> WHAT THE TASK REQUIRES: A word-for-word copy of the entries is the goal; leave out the pictures.

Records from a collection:
····················
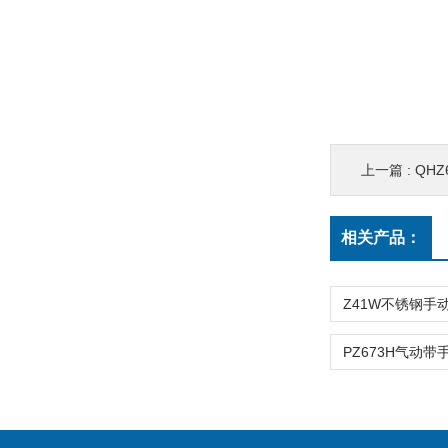
上一篇 :
QH
相关产品：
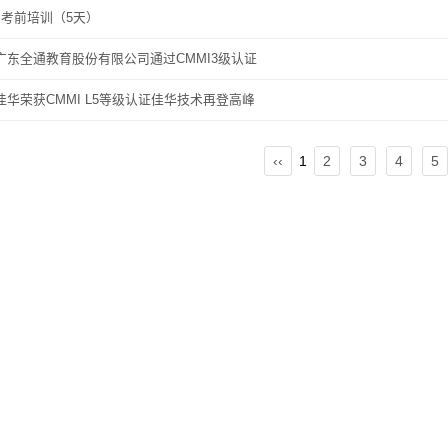
P 考前培训（5天）
广东全通教育股份有限公司通过CMMI3级认证
佳华荣获CMMI L5等级认证佳华技术再登高峰
‹‹
1
2
3
4
5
····················
> TASK SOLUTION:
上一篇 :
QH
相关产品：
P 考前培训（5天）
广东全通教育股份有限公司通过CMMI3级认证
佳华荣获CMMI L5等级认证佳华技术再登高峰
‹‹
1
2
3
4
5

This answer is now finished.